A decade and a half into the 21st century, the Voting Rights Act of 1965 is under fire, and white-on-black violence brings the cry that black lives matter. As we approach the 150th anniversary of the assassination of President Abraham Lincoln, we would do well to reconsider his most famous imperative: “With malice toward none; with charity for all.”
In his second inaugural address, delivered March 4, 1865, Lincoln declared that the fighting would last “until every drop of blood drawn with the lash, shall be paid by another drawn with the sword.” The war, he meant, would not end until slavery ended. Lincoln closed that address with the appeal for “malice toward none” and “charity for all,” exhorting his listeners to “strive on to finish the work we are in” and to “do all which may achieve and cherish a just and a lasting peace.”
Many at the time thought they knew what Lincoln meant, and many today understand those words in the same way: As the Union Army approached triumph, it seemed that Lincoln wanted the conquerors to treat their vanquished Confederates with mercy. But what if that reading misunderstands the fundamental political impulse behind those lyrical directives?
When the war ended little more than a month later, black and white Southerners harbored sharply clashing visions of the nation’s future. African-Americans envisioned the federal government enforcing freedom, equality and suffrage, and disenfranchising former Confederates. The defeated rebels, for their part, envisioned renewed black subordination and the restoration of their own rights, without federal interference.
Accordingly — despite emancipation and victory — African-Americans looked ahead with trepidation. The day after the glorious fall of Richmond on April 3, 1865, Frederick Douglass warned a Boston audience that “hereafter, at the South, the negro will be looked upon with a fiercer and intenser hate than ever before.” When Robert E. Lee surrendered at Appomattox Court House in Virginia on April 9, the editors of the New York Anglo-African warned that there remained immense support for “oppressions akin to slavery.”
Two days after Lee’s surrender, Lincoln addressed a crowd, reflecting on the nation’s reconstruction. He would “prefer,” he submitted, that voting rights be extended to black men who were “very intelligent” and to “those who serve our cause as soldiers.” His cautious suggestion irritated abolitionists. “Why can’t he cut down the whole tree,” a white woman wrote in her Massachusetts diary, “instead of lopping off the branches?”
But the same suggestion struck Lincoln’s antagonists as entirely too revolutionary. Among them was a young Shakespearean actor who stood in the crowd that evening. “That means (expletive) citizenship,” snapped John Wilkes Booth. “Now, by God, I’ll put him through.” Three nights later, Booth entered the presidential box at Ford’s Theatre and fired a single shot into the back of Lincoln’s head.

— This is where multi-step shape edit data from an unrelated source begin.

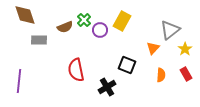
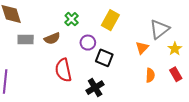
brown semicircle: (65, 27) -> (52, 38), moved
purple circle: (100, 30) -> (88, 43), moved
black square: (127, 65) -> (104, 58), moved

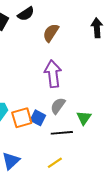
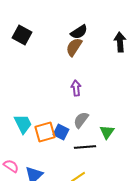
black semicircle: (26, 14) -> (79, 32), moved
purple arrow: (53, 74) -> (76, 88), size x0.6

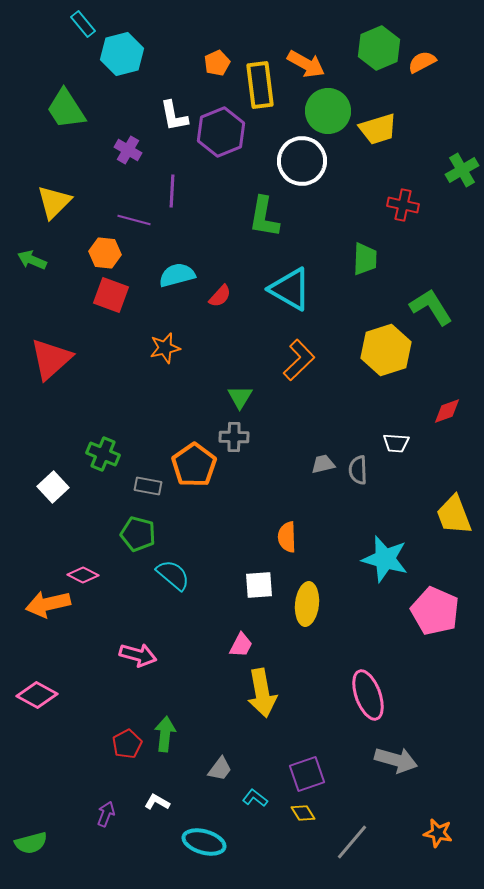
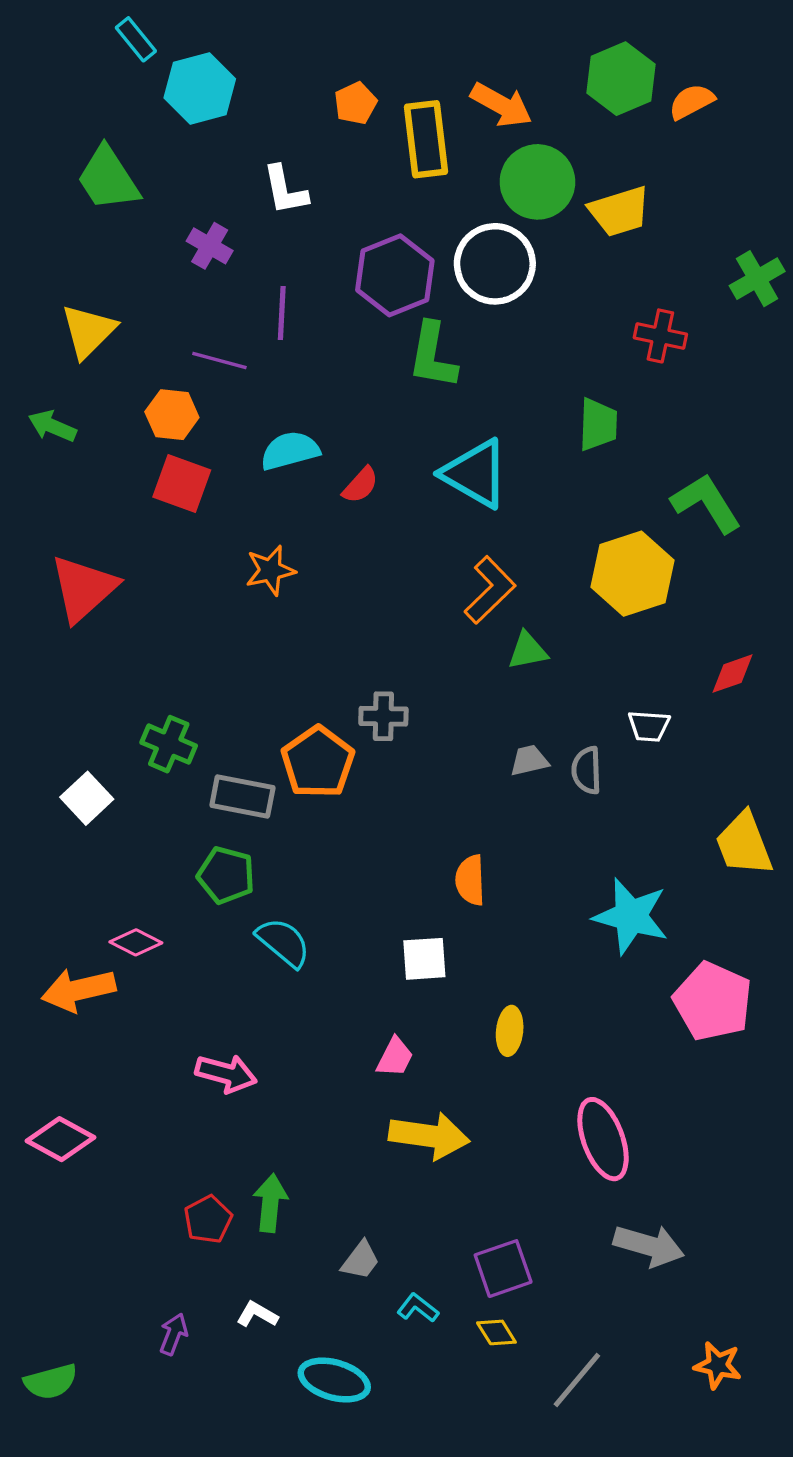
purple hexagon: (221, 132) -> (395, 275), moved
green triangle: (240, 397) -> (528, 651), moved, turned 48
gray rectangle: (148, 486) -> (242, 797), size x1.4
yellow ellipse: (307, 604) -> (510, 1031), moved, size x0.7
yellow arrow: (262, 693) -> (429, 1136), turned -72

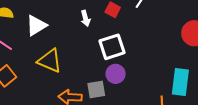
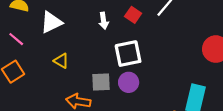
yellow triangle: (50, 61) -> (61, 61), size x0.6
gray square: (96, 90) -> (101, 82), moved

The nation’s first presidential assassination did not subdue former Confederates; many expressed glee and many continued to dream of retribution. As President Andrew Johnson sided with white Southerners, black Southerners just as rapidly reached for Lincoln’s legacy and for the mandates of his second inaugural. They told Johnson, in petitions to the White House, that he was replacing “a man who had proved himself indeed our friend,” reminding him of the “liberty brought us and our wives and our little ones by your noble predecessor.”
Were these African-Americans, and others who echoed their sentiments, ignoring Lincoln’s recent call for “malice toward none” and “charity for all”? On the contrary — black mourners seem to have interpreted those words to apply, not to former Confederates, but just the opposite: to themselves. That’s why black mourners inscribed those phrases on the banner they carried through the nation’s capital on the Fourth of July, 1865. That’s why Douglass surmised that, had Lincoln lived, “the negro of the South would have more than a hope of enfranchisement and no rebels would hold the reins of Government in any one of the late rebellious states.” That’s why Douglass concluded that “to the colored people,” Lincoln’s death was “an unspeakable calamity.”

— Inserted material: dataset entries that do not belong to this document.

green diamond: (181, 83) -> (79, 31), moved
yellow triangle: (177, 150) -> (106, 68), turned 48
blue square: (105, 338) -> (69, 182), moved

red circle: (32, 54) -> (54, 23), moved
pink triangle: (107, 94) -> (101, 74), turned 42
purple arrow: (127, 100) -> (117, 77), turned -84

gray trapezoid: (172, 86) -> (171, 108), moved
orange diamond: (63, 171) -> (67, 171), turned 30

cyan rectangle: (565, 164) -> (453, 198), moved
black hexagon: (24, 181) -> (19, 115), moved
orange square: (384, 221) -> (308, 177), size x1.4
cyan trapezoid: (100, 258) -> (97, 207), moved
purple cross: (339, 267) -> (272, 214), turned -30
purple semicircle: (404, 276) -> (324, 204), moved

At the close of the second inaugural, Lincoln had added the imperative of working toward “a just and a lasting peace.” Douglass told his fellow mourners on the Fourth of July that “permanent peace” could not be accomplished without justice, and justice required going beyond legal freedom, to encompass voting rights. “Slavery,” he believed, “is not abolished until the black man has the ballot.”
That’s what Lincoln meant too, apparent in his call for the first steps toward black suffrage that was offered in the White House speech that Booth’s bullet transformed into his last public address. Or at least, that was the case made by African-American victors-turned-mourners, when they looked to the spirit of the slain president to realize their visions of freedom and equality.
Lincoln’s call to “strive on to finish the work we are in” today holds a special poignancy — and a call to action. For as protesters in New York, Florida and Missouri remind us now, without justice, peace will remain elusive. As will Lincoln’s spirit of “malice toward none” and his guiding vision of “charity for all.”
Martha Hodes, a professor of history at New York University, is the author of “Mourning Lincoln.” She wrote this for the Los Angeles Times.